— Problem to solve —
What is needed is an exact copy of the records below, with the pictures left out.

— Data entries —
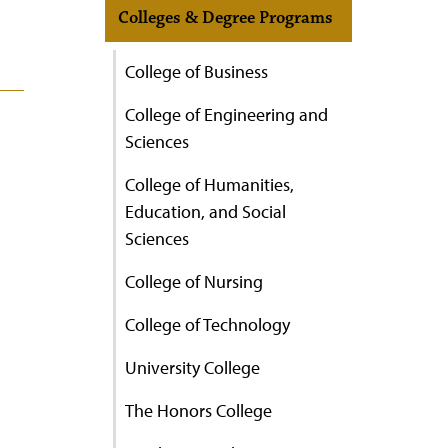
Colleges & Degree Programs
College of Business
College of Engineering and
Sciences
College of Humanities,
Education, and Social
Sciences
College of Nursing
College of Technology
University College
The Honors College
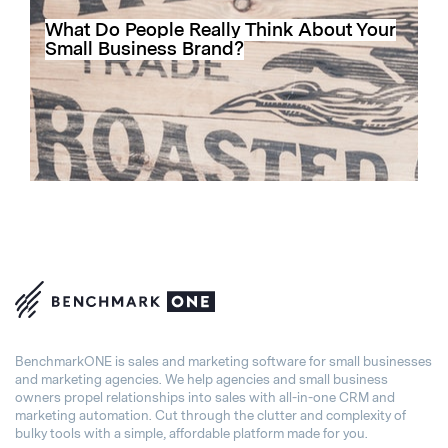
What Do People Really Think About Your
Small Business Brand?
BenchmarkONE is sales and marketing software for small businesses
and marketing agencies. We help agencies and small business
owners propel relationships into sales with all-in-one CRM and
marketing automation. Cut through the clutter and complexity of
bulky tools with a simple, affordable platform made for you.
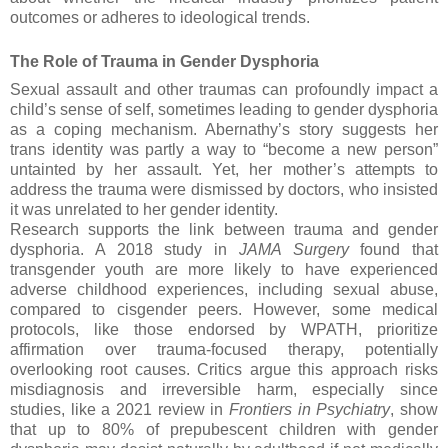
outcomes or adheres to ideological trends.
The Role of Trauma in Gender Dysphoria
Sexual assault and other traumas can profoundly impact a
child’s sense of self, sometimes leading to gender dysphoria
as a coping mechanism. Abernathy’s story suggests her
trans identity was partly a way to “become a new person”
untainted by her assault. Yet, her mother’s attempts to
address the trauma were dismissed by doctors, who insisted
it was unrelated to her gender identity.
Research supports the link between trauma and gender
dysphoria. A 2018 study in
JAMA Surgery
found that
transgender youth are more likely to have experienced
adverse childhood experiences, including sexual abuse,
compared to cisgender peers. However, some medical
protocols, like those endorsed by WPATH, prioritize
affirmation over trauma-focused therapy, potentially
overlooking root causes. Critics argue this approach risks
misdiagnosis and irreversible harm, especially since
studies, like a 2021 review in
Frontiers in Psychiatry
, show
that up to 80% of prepubescent children with gender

— Exercise result —
Colleges & Degree Programs
College of Business
College of Engineering and
Sciences
College of Humanities,
Education, and Social
Sciences
College of Nursing
College of Technology
University College
The Honors College
What Do People Really Think About Your
Small Business Brand?
BenchmarkONE is sales and marketing software for small businesses
and marketing agencies. We help agencies and small business
owners propel relationships into sales with all-in-one CRM and
marketing automation. Cut through the clutter and complexity of
bulky tools with a simple, affordable platform made for you.
outcomes or adheres to ideological trends.
The Role of Trauma in Gender Dysphoria
Sexual assault and other traumas can profoundly impact a
child’s sense of self, sometimes leading to gender dysphoria
as a coping mechanism. Abernathy’s story suggests her
trans identity was partly a way to “become a new person”
untainted by her assault. Yet, her mother’s attempts to
address the trauma were dismissed by doctors, who insisted
it was unrelated to her gender identity.
Research supports the link between trauma and gender
dysphoria. A 2018 study in
JAMA Surgery
found that
transgender youth are more likely to have experienced
adverse childhood experiences, including sexual abuse,
compared to cisgender peers. However, some medical
protocols, like those endorsed by WPATH, prioritize
affirmation over trauma-focused therapy, potentially
overlooking root causes. Critics argue this approach risks
misdiagnosis and irreversible harm, especially since
studies, like a 2021 review in
Frontiers in Psychiatry
, show
that up to 80% of prepubescent children with gender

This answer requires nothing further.